**DESCRIPTION OF THE TASK**. Transcribe the records in full; omit images.

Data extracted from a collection
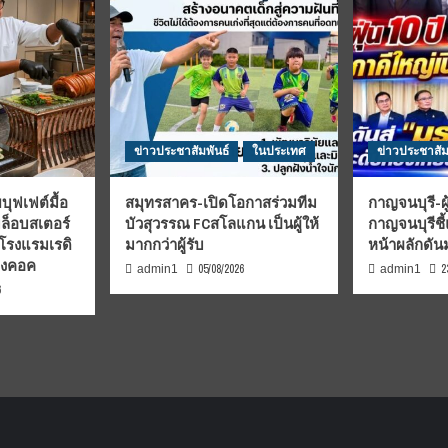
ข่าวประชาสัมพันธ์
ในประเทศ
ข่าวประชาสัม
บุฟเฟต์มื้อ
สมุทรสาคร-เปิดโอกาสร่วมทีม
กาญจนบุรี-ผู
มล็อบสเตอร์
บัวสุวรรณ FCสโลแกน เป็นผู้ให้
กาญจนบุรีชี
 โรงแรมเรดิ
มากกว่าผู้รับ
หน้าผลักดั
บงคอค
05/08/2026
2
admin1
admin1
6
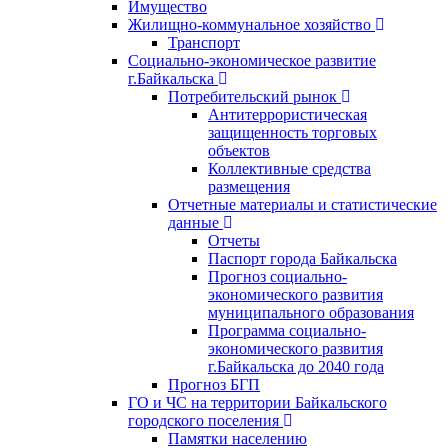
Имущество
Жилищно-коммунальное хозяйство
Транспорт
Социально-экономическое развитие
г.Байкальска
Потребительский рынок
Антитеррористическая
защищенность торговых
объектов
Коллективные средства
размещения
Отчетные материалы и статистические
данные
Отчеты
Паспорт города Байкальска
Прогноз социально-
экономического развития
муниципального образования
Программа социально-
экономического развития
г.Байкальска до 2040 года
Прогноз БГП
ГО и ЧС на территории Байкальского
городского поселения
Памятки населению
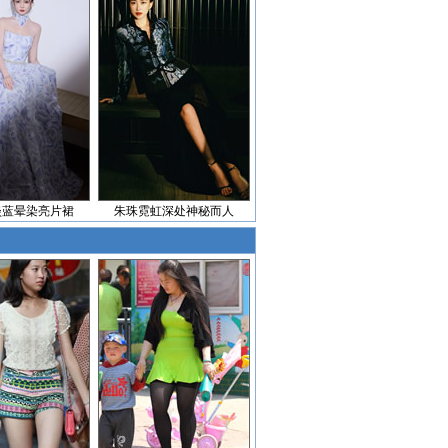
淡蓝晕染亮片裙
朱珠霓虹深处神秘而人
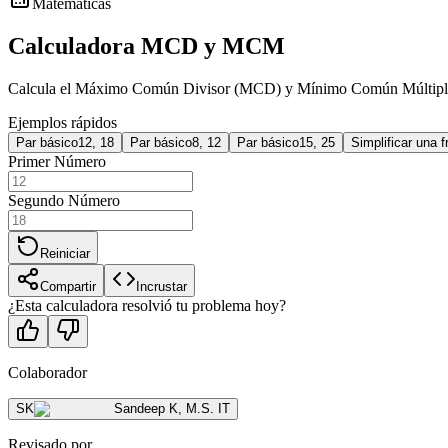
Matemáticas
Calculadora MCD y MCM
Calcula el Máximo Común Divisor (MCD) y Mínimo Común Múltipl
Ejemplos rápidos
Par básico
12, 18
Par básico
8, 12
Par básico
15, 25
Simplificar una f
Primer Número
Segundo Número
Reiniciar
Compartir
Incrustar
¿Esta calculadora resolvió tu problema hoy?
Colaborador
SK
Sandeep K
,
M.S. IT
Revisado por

**ANSWER TO THE EXERCISE**.
ข่าวประชาสัมพันธ์
ในประเทศ
ข่าวประชาสัม
บุฟเฟต์มื้อ
สมุทรสาคร-เปิดโอกาสร่วมทีม
กาญจนบุรี-ผู
มล็อบสเตอร์
บัวสุวรรณ FCสโลแกน เป็นผู้ให้
กาญจนบุรีชี
 โรงแรมเรดิ
มากกว่าผู้รับ
หน้าผลักดั
บงคอค
05/08/2026
2
admin1
admin1
6
Имущество
Жилищно-коммунальное хозяйство
Транспорт
Социально-экономическое развитие
г.Байкальска
Потребительский рынок
Антитеррористическая
защищенность торговых
объектов
Коллективные средства
размещения
Отчетные материалы и статистические
данные
Отчеты
Паспорт города Байкальска
Прогноз социально-
экономического развития
муниципального образования
Программа социально-
экономического развития
г.Байкальска до 2040 года
Прогноз БГП
ГО и ЧС на территории Байкальского
городского поселения
Памятки населению
淡蓝晕染亮片裙
朱珠霓虹深处神秘而人
Matemáticas
Calculadora MCD y MCM
Calcula el Máximo Común Divisor (MCD) y Mínimo Común Múltipl
Ejemplos rápidos
Par básico
12, 18
Par básico
8, 12
Par básico
15, 25
Simplificar una f
Primer Número
Segundo Número
Reiniciar
Compartir
Incrustar
¿Esta calculadora resolvió tu problema hoy?
Colaborador
SK
Sandeep K
,
M.S. IT
Revisado por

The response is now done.